Fue absolutamente surrealista. Ayer estuve de boda. De boda medio india, medio israelí. De boda de conveniencia -a ambos les interesaba la nacionalidad del cónyugue para vivir en su país: intereses cruzados, diría yo-. De boda interracial en un restaurante coreano situado en pleno centro tibetano en la India. Bendita globalización. A mi me gustan estas cosas. Sé que es impopular decirlo, pero me hacen gracia. Sobretodo, si suena Manu Chao de fondo y estoy sentada en una mesa con un brasileño, una kurda y un español.




viernes, 26 de septiembre de 2008

Para Dod

Este post lleva dedicatoria. No se trata de nada de mi presente, sino de mi pasado. Tiene que ver con Javier y conmigo. Con Nepal. Con la nueva religión que creamos juntos, el Proteoceísmo -un canto a la naturaleza y a ese primer ente que creó la vida en el planeta-. Con esos Diez Remiendos tan idiotas y a la vez tan inteligentes. Algún día os los cuento. De momento, ahí van algunos -la conexión a Internet de este país no da para más y suben muy lentos-. Pero iré subiendo más.
Enjoy!


(



La manera en la que el Dios Protozoo -que vive en Cullera para el que quiera entrevistarlo- se manifestaba para que el profeta Javier difundiera al mundo sus palabras, era de lo mas extraña. Los remiendos se las traen, ya veréis. Pero si se piensan un poco tienen todo el sentido del mundo. Os reto a que los descifréis.

jueves, 25 de septiembre de 2008

Encuentros


La suerte sigue de mi lado. Ayer, tras unas coca-colas con una pareja de americanos, Amit -mi profesor de yoga- y su hermano, en las que básicamente nos enseñamos palabras malsonantes en nuestros respectivos idiomas -¿por qué siempre acaba sucediendo lo mismo cuando conoces a gente de otras nacionalidades?-, me encontré con Alberto. Era hora de cenar, así que decimos ir en busca de un lugar en el que poder hacerlo. Y de repente, en aquel restaurante, lo vi: Mauricio. Muchos no sabréis quién es, pero se trata de uno de esos nuevos-viejos amigos que encontré por el camino. En Risickesh, concretamente; hace un mes, para ser más exactos.

Lo celebramos subiendo al terrado de mi casa a echar unos pitillos y mirar las estrellas. Y es que es para celebrarlo. Es lo más parecido a un amigo que puedo encontrar aquí, en Asia -con la excepción de Oscar y Matt-. Ya nos conocemos, ya tenemos superada esa etapa tan cansina de preguntas típicas al estilo de “¿de dónde eres?”, “¿a dónde vas?”, “¿de dónde vienes?” y ¿“por cuánto tiempo viajas?”. Y creedme, es un alivio.

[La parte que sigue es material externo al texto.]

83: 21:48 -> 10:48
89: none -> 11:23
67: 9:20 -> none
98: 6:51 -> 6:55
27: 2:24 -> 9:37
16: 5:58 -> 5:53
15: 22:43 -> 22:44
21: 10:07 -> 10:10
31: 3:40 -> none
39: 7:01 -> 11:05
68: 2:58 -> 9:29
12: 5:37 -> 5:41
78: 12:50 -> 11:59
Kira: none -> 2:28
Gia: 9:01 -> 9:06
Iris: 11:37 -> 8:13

(Hoy, he tenido otro encuentro digno de ser contado. Se llama Jan, es de Vic y lleva dos años y medio viajando con su caravana. Y sólo está en el ecuador de su viaje. Mamá, para que veas: los hay que están peor que yo.)

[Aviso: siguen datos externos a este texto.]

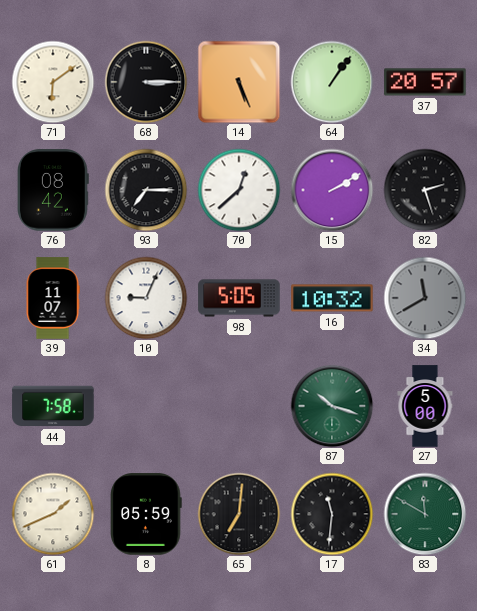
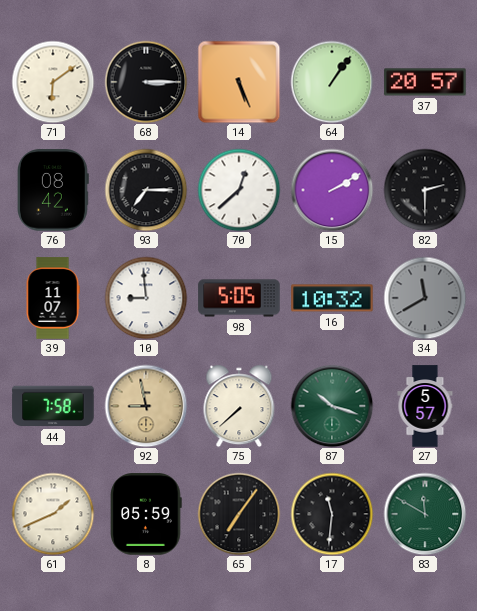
82: 2:27 -> 2:30
10: 9:04 -> 8:59
92: none -> 8:58
75: none -> 7:38
27: 5:00 -> 5:57
65: 7:01 -> 7:06
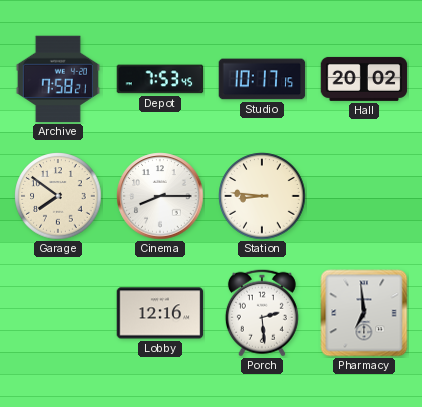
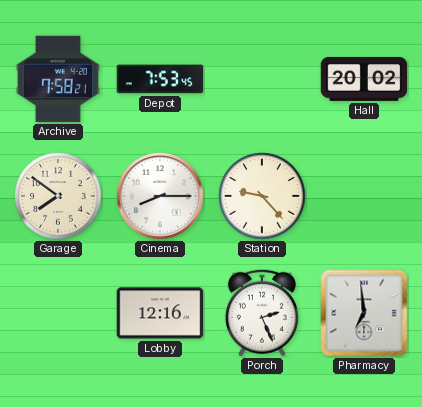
Studio: 10:17 -> none
Station: 8:46 -> 9:23
Porch: 2:29 -> 2:26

Cara a cara con el Dalai Lama


No sé si debería decir que me siento afortunada. No sé, ni tan sólo, si me siento así. Hoy he visto al Dalai Lama. Hoy he tenido la ¿suerte? de ser testigo de una de las pocas audiencias públicas que da en esta ciudad -ciudad que acoge el gobierno tibetano en el exilio desde 1960 -. No ha estado del todo mal. Tras haberme levantado a las 7:00 de la mañana para pillar un buen sitio -a lo vieja total ante la boda de una infanta o a lo adolescente histérica ante un concierto de Bisbal- me he encaminado hacia el templo en el que tienen lugar sus enseñanzas. Me he chupado media hora larga de cola y, al llegar al control, me han dicho que no podía entrar ni con la cámara ni con el móvil. De nuevo, para atrás, a deshacer la cola, a retroceder en el pueblo hasta la cafetería en la que suelo conectarme a Internet para pedirle al dueño que me guardara todos los bártulos. Y hacia el templo por segunda vez. Me he colado de todos por la cara y, al llegar hasta el lugar donde iba a ser el discurso, no cabía ni un alfiler. Madrugón para nada.

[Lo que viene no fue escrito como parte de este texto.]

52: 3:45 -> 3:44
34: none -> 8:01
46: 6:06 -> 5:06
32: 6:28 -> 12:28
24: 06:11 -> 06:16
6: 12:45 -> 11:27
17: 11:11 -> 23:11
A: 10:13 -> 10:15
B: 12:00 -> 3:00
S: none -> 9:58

Me he conformado con sentarme fuera, ante una pantalla de televisión. Con la ¿suerte?, sin embargo, de que justo en ese momento, el Dalai Lama ha aparecido en escena seguido de mil guardaespaldas justo en frente de mi. Por lo demás, el discurso ha sido de hora y media, en inglés -qué poca consideración hacia sus seguidores tibetanos- y de una temática a caballo entre el ¨“sonreírle siempre a la vida” y “el dinero no hace la felicidad”. Tiene cara de buena persona y se descojonaba solo cada cuatro palabras. Me ha caído bien.

Pero no puedo evitar formularme una pregunta: ¿Estar ante el Papa me haría sentir afortunada? No, muy probablemente no.

Cuando todo problema es pensar cuál será el siguiente libro

Ayer acabé otro libro -La Quinta Montaña de Paulo Coelho, sí, yo también he sucumbido a la fiebre asiática por este escritor que, aunque sin convencerme en su estilo, puede llegar a entretenerme con historias bastante bien montadas-. Y es que en Dharamsala leo mucho, escribo algo y paseo poco. Estoy introspectiva. Qué se le va a hacer.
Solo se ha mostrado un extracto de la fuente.